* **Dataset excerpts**
********

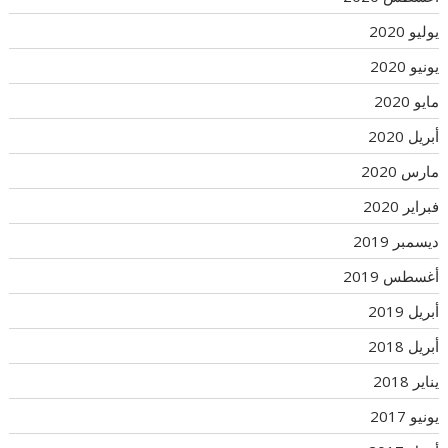
يوليو 2020
يونيو 2020
مايو 2020
أبريل 2020
مارس 2020
فبراير 2020
ديسمبر 2019
أغسطس 2019
أبريل 2019
أبريل 2018
يناير 2018
يونيو 2017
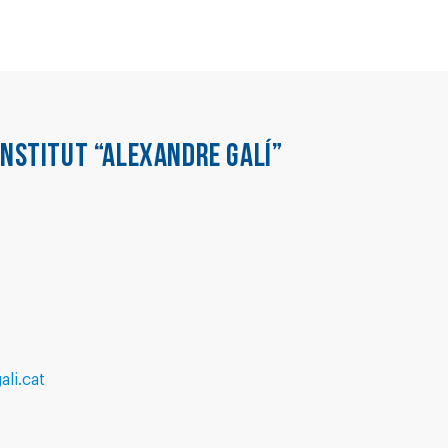
INSTITUT “ALEXANDRE GALÍ”
li.cat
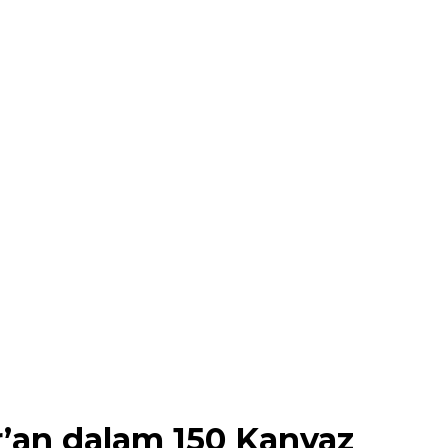
’an dalam 150 Kanvaz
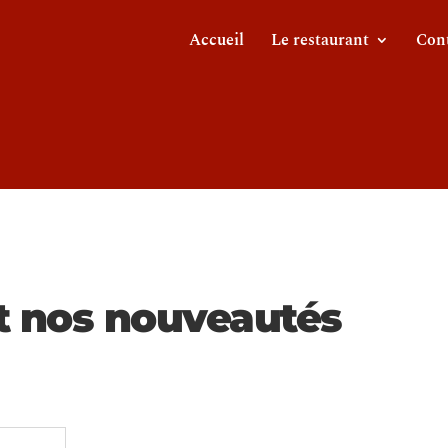
Accueil
Le restaurant
Con
ct nos nouveautés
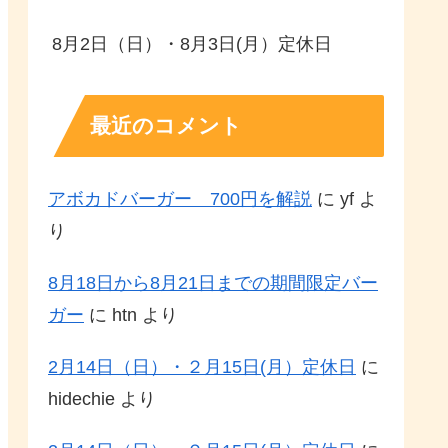
8月2日（日）・8月3日(月）定休日
最近のコメント
アボカドバーガー 700円を解説
に
yf
よ
り
8月18日から8月21日までの期間限定バー
ガー
に
htn
より
2月14日（日）・２月15日(月）定休日
に
hidechie
より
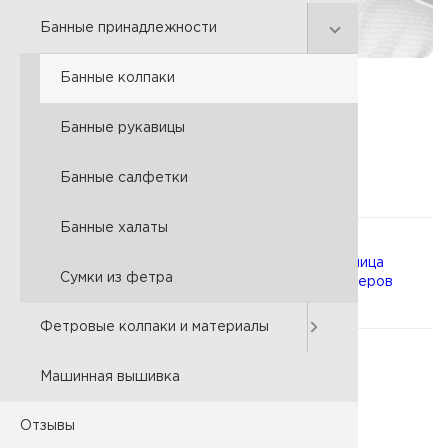
Банные принадлежности
Банные колпаки
Артикул:
040431100
Банные рукавицы
600 р.
Цена:
Материал:
Фетр 100%
Банные салфетки
Банные халаты
Выберите
Таблица
Сумки из фетра
размер:
размеров
Фетровые колпаки и материалы
Выберите цвет:
Белый
Машинная вышивка
Отзывы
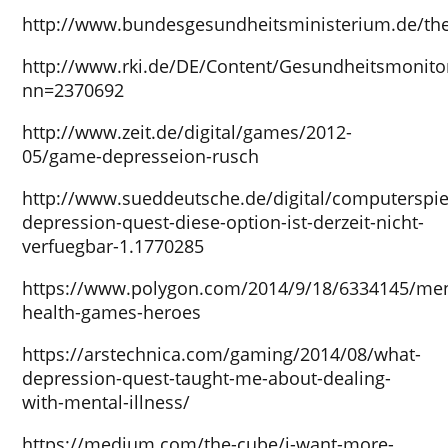
http://www.bundesgesundheitsministerium.de/th
http://www.rki.de/DE/Content/Gesundheitsmonito
nn=2370692
http://www.zeit.de/digital/games/2012-
05/game-depresseion-rusch
http://www.sueddeutsche.de/digital/computerspie
depression-quest-diese-option-ist-derzeit-nicht-
verfuegbar-1.1770285
https://www.polygon.com/2014/9/18/6334145/men
health-games-heroes
https://arstechnica.com/gaming/2014/08/what-
depression-quest-taught-me-about-dealing-
with-mental-illness/
https://medium.com/the-cube/i-want-more-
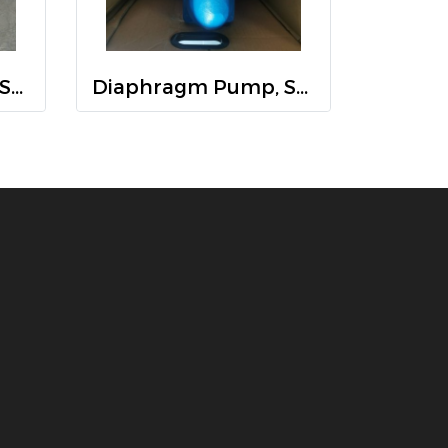
Diaphragm Pump, Sandpiper, S15B1AGTABS600
Diaphragm Pump, Sandpiper, S20B1AGTANS600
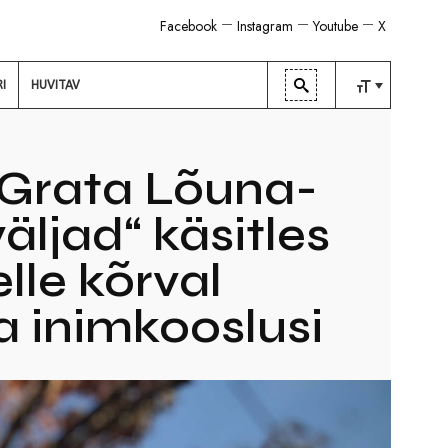
Facebook
Instagram
Youtube
X
RI
HUVITAV
TAVALINE
KESKMINE
Grata Lõuna-
SUUR
äljad“ käsitles
lle kõrval
a inimkooslusi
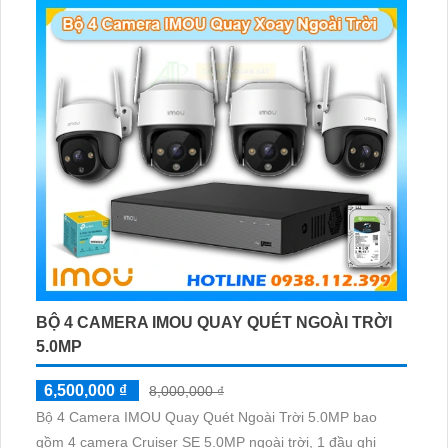
BỘ 4 CAMERA IMOU QUAY QUÉT NGOÀI TRỜI
5.0MP
6,500,000 ₫
8,000,000 ₫
Bộ 4 Camera IMOU Quay Quét Ngoài Trời 5.0MP bao
gồm 4 camera Cruiser SE 5.0MP ngoài trời, 1 đầu ghi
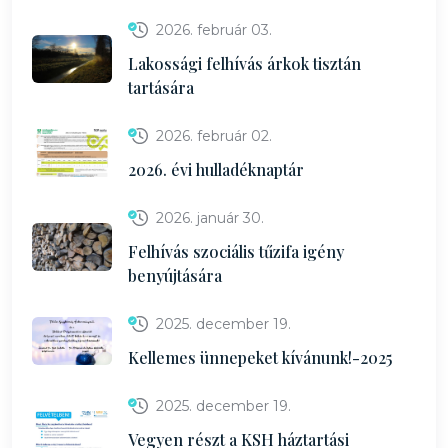
2026. február 03.
Lakossági felhívás árkok tisztán
tartására
2026. február 02.
2026. évi hulladéknaptár
2026. január 30.
Felhívás szociális tűzifa igény
benyújtására
2025. december 19.
Kellemes ünnepeket kívánunk!-2025
2025. december 19.
Vegyen részt a KSH háztartási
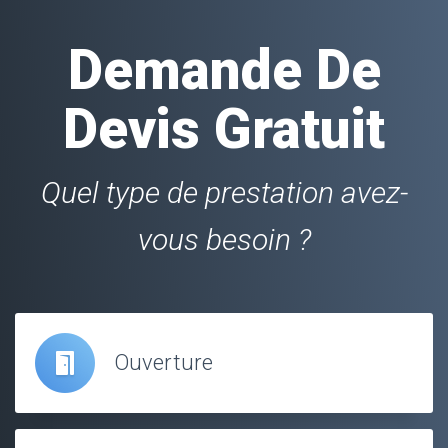
Demande De
Devis Gratuit
Quel type de prestation avez-
vous besoin ?
Ouverture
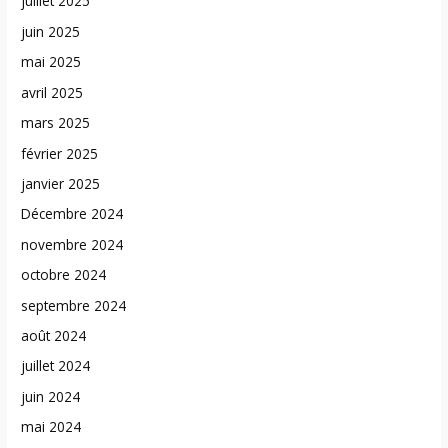
juillet 2025
juin 2025
mai 2025
avril 2025
mars 2025
février 2025
janvier 2025
Décembre 2024
novembre 2024
octobre 2024
septembre 2024
août 2024
juillet 2024
juin 2024
mai 2024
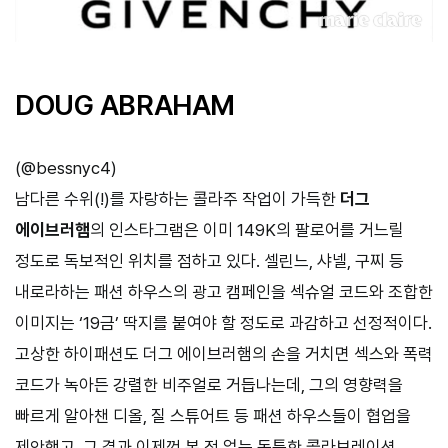
DOUG ABRAHAM
(
@bessnyc4
)
남다른 수위(!)를 자랑하는 콜라주 작업이 가득한
더그
에이브러햄
의 인스타그램은 이미 149K의 팔로어를 거느릴
정도로 독보적인 위치를 점하고 있다. 셀린느, 샤넬, 구찌 등
내로라하는 패션 하우스의 광고 캠페인을 섹슈얼 코드와 조합한
이미지는 ‘19금’ 딱지를 붙여야 할 정도로 과감하고 선정적이다.
고상한 하이패션도 더그 에이브러햄의 손을 거치면 섹스와 폭력
코드가 녹아든 강렬한 비주얼로 거듭나는데, 그의 영향력을
빠르게 알아챈 디올, 질 스튜어트 등 패션 하우스들이 협업을
제안했고, 그 결과 이제껏 본 적 없는 독특한 콜라보레이션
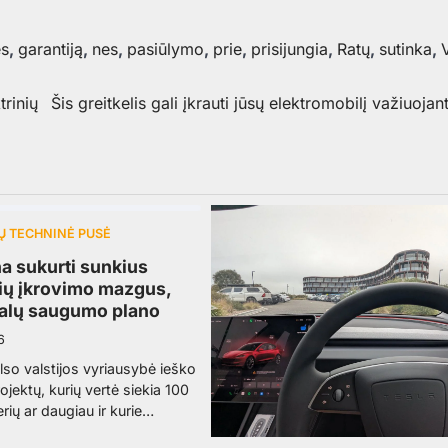
ės
,
garantiją
,
nes
,
pasiūlymo
,
prie
,
prisijungia
,
Ratų
,
sutinka
,
rinių
Šis greitkelis gali įkrauti jūsų elektromobilį važiuojan
Ų TECHNINĖ PUSĖ
na sukurti sunkius
lių įkrovimo mazgus,
galų saugumo plano
6
lso valstijos vyriausybė ieško
ojektų, kurių vertė siekia 100
erių ar daugiau ir kurie…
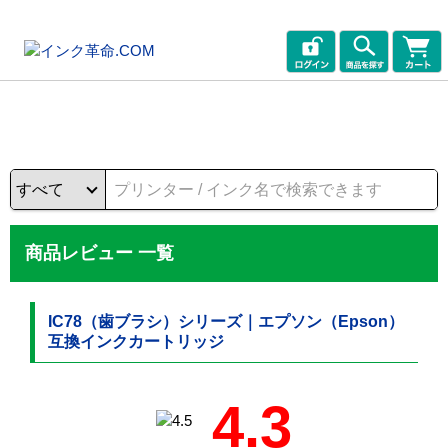
商品レビュー 一覧
IC78（歯ブラシ）シリーズ｜エプソン（Epson）
互換インクカートリッジ
4.3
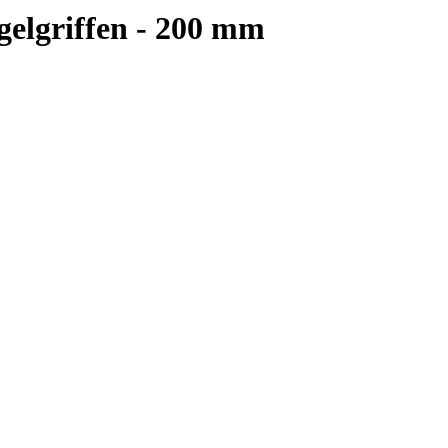
gelgriffen - 200 mm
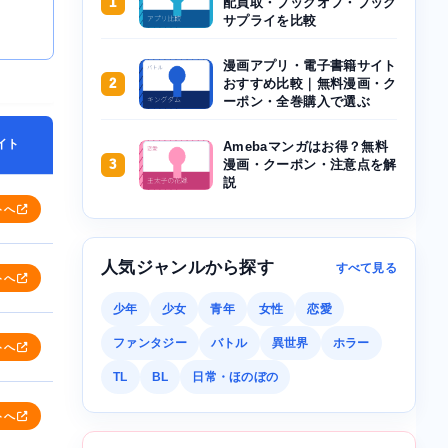
1
配買取・ブックオフ・ブック
サプライを比較
漫画アプリ・電子書籍サイト
2
おすすめ比較｜無料漫画・ク
ーポン・全巻購入で選ぶ
イト
Amebaマンガはお得？無料
3
漫画・クーポン・注意点を解
説
トへ
人気ジャンルから探す
すべて見る
トへ
少年
少女
青年
女性
恋愛
ファンタジー
バトル
異世界
ホラー
トへ
TL
BL
日常・ほのぼの
トへ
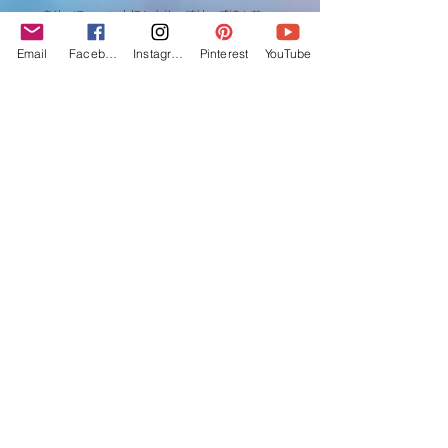
身体バランスに大切な肉体、精神、感情を整
え、三位一体のつながりに必要な
Email
Facebook
Instagram
Pinterest
YouTube
チャクラの活性に気づきを与えてくれると言わ
れます。
意識の奥底にある小宇宙へ到達するガイドとな
ってくれることから
ドリームクリスタルとも言われています。
・ダブル ターミネーテッド クォーツ ネックレ
ス
double terminated quartz
・画像の商品のクリスタルはイメージです。
・１つとして同じ石ではないことをご了承願い
ます。
■Luz do amor■
ルツ ド アモォはYEKIPE.のジュエリーシリー
ズ名称です。
"愛の光"/私たちは宇宙の中の光輝く尊い存在で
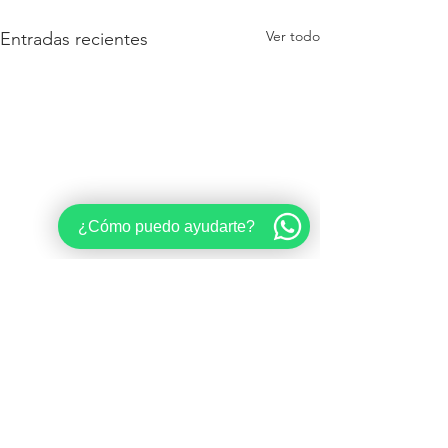
Ver todo
Entradas recientes
¿Cómo puedo ayudarte?
Comentarios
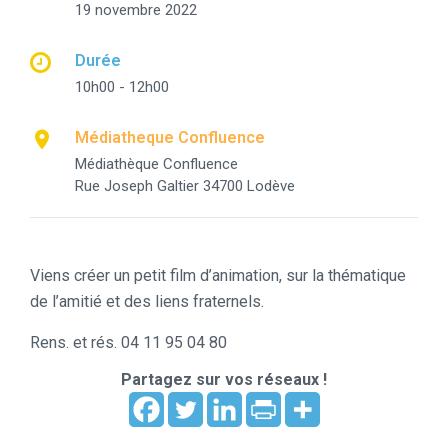
19 novembre 2022
Durée
10h00 - 12h00
Médiatheque Confluence
Médiathèque Confluence
Rue Joseph Galtier 34700 Lodève
Viens créer un petit film d’animation, sur la thématique
de l’amitié et des liens fraternels.
Rens. et rés. 04 11 95 04 80
Partagez sur vos réseaux !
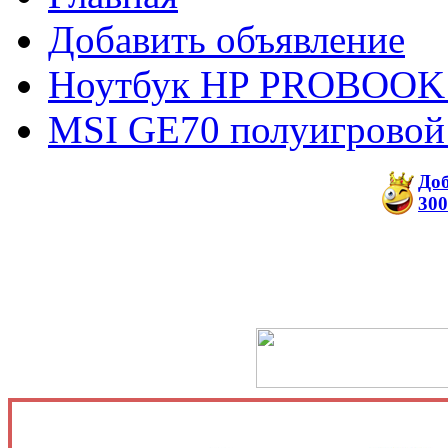
Добавить объявление
Ноутбук HP PROBOOK
MSI GE70 полуигровой
До
300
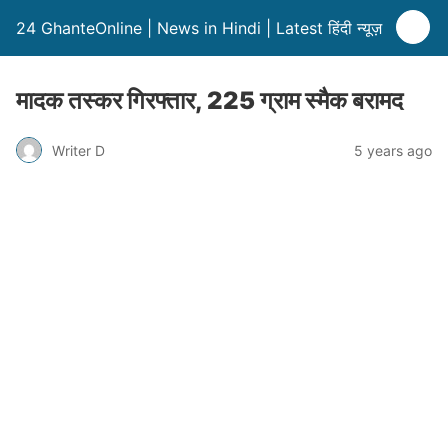
24 GhanteOnline | News in Hindi | Latest हिंदी न्यूज़
मादक तस्कर गिरफ्तार, 225 ग्राम स्मैक बरामद
Writer D
5 years ago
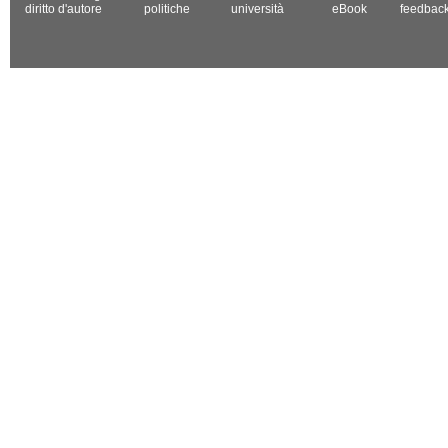
diritto d'autore
politiche
università
eBook
feedbac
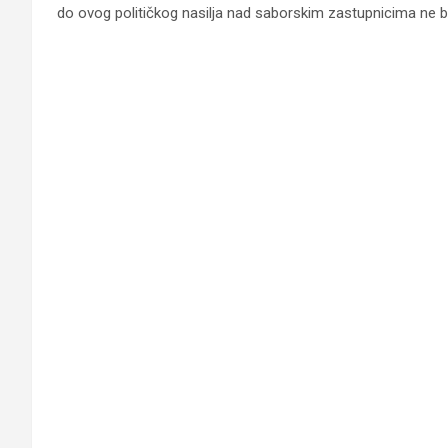
do ovog političkog nasilja nad saborskim zastupnicima ne bi 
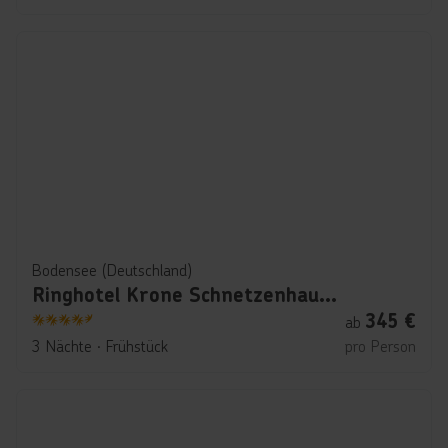
Bodensee (Deutschland)
Ringhotel Krone Schnetzenhausen
345
€
ab
4.5
3 Nächte
∙
Frühstück
pro Person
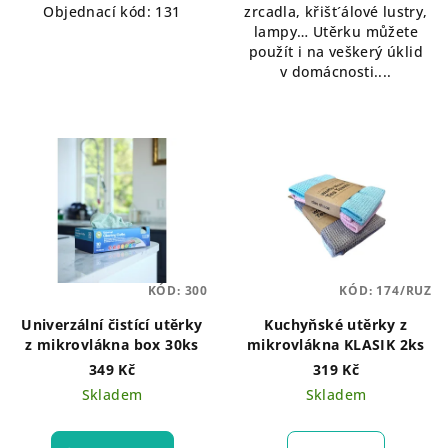
Objednací kód: 131
zrcadla, křišt´álové lustry,
lampy… Utěrku můžete
použít i na veškerý úklid
v domácnosti....
KÓD:
300
KÓD:
174/RUZ
Univerzální čistící utěrky
Kuchyňské utěrky z
z mikrovlákna box 30ks
mikrovlákna KLASIK 2ks
349 Kč
319 Kč
Skladem
Skladem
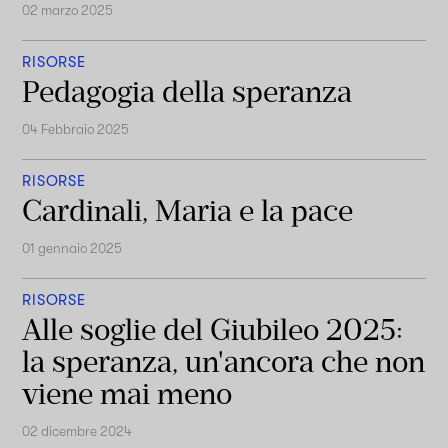
02 marzo 2025
RISORSE
Pedagogia della speranza
04 Febbraio 2025
RISORSE
Cardinali, Maria e la pace
01 gennaio 2025
RISORSE
Alle soglie del Giubileo 2025:
la speranza, un'ancora che non
viene mai meno
02 dicembre 2024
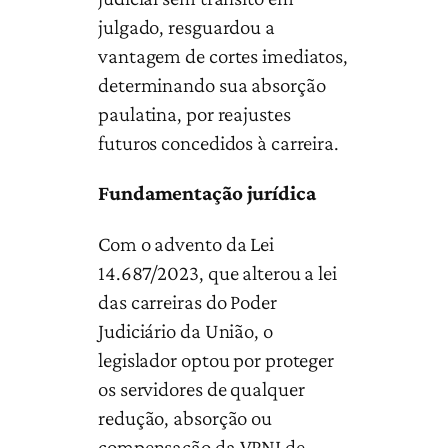
julgado, resguardou a
vantagem de cortes imediatos,
determinando sua absorção
paulatina, por reajustes
futuros concedidos à carreira.
Fundamentação jurídica
Com o advento da Lei
14.687/2023, que alterou a lei
das carreiras do Poder
Judiciário da União, o
legislador optou por proteger
os servidores de qualquer
redução, absorção ou
compensação da VPNI de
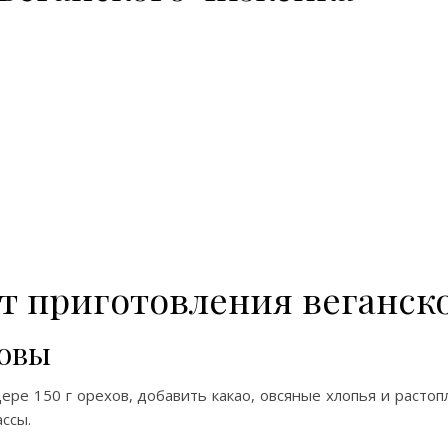
 приготовления веганско
новы
ере 150 г орехов, добавить какао, овсяные хлопья и расто
ссы.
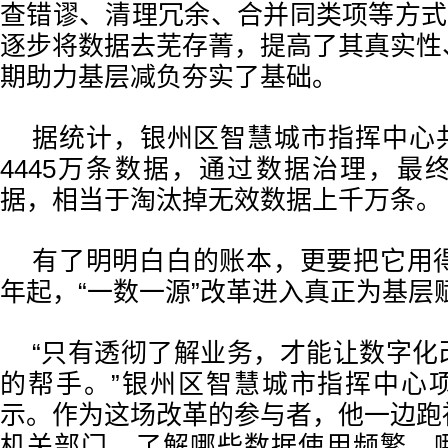
查错谬、清理冗余、合并同类项等方式
逐步将数据去芜存菁，提高了其真实性
期助力基层减负夯实了基础。
据统计，银州区智慧城市指挥中心
4445万条数据，通过数据治理，最终
据，相当于淘汰掉无效数据上千万条。
有了明明白白的账本，更要把它用得
年起，“一数一源”改革进入真正为基层
“只有透彻了解业务，才能让数字化
的帮手。”银州区智慧城市指挥中心
示。作为这场改革的参与者，他一边跑
机关部门，了解哪些数据使用频繁、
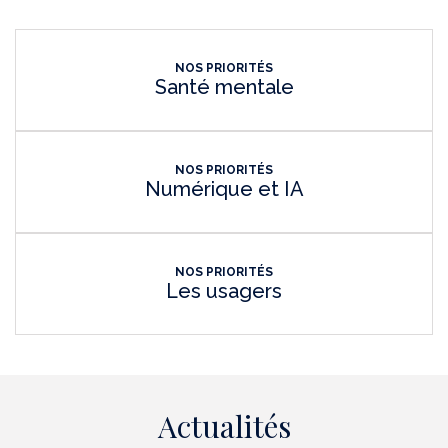
NOS PRIORITÉS
Santé mentale
NOS PRIORITÉS
Numérique et IA
NOS PRIORITÉS
Les usagers
Actualités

********

Excerpt from the records above: set down only the lines from the one that contains "do ovog političkog" through the one that contains "14.687/2023, que alterou a lei", inclusive, word for word. Pictures stay out.

do ovog političkog nasilja nad saborskim zastupnicima ne bi 
Bodensee (Deutschland)
Ringhotel Krone Schnetzenhausen
345
€
ab
4.5
3 Nächte
∙
Frühstück
pro Person
Objednací kód: 131
zrcadla, křišt´álové lustry,
lampy… Utěrku můžete
použít i na veškerý úklid
v domácnosti....
KÓD:
300
KÓD:
174/RUZ
Univerzální čistící utěrky
Kuchyňské utěrky z
z mikrovlákna box 30ks
mikrovlákna KLASIK 2ks
349 Kč
319 Kč
Skladem
Skladem
02 marzo 2025
RISORSE
Pedagogia della speranza
04 Febbraio 2025
RISORSE
Cardinali, Maria e la pace
01 gennaio 2025
RISORSE
Alle soglie del Giubileo 2025:
la speranza, un'ancora che non
viene mai meno
02 dicembre 2024
julgado, resguardou a
vantagem de cortes imediatos,
determinando sua absorção
paulatina, por reajustes
futuros concedidos à carreira.
Fundamentação jurídica
Com o advento da Lei
14.687/2023, que alterou a lei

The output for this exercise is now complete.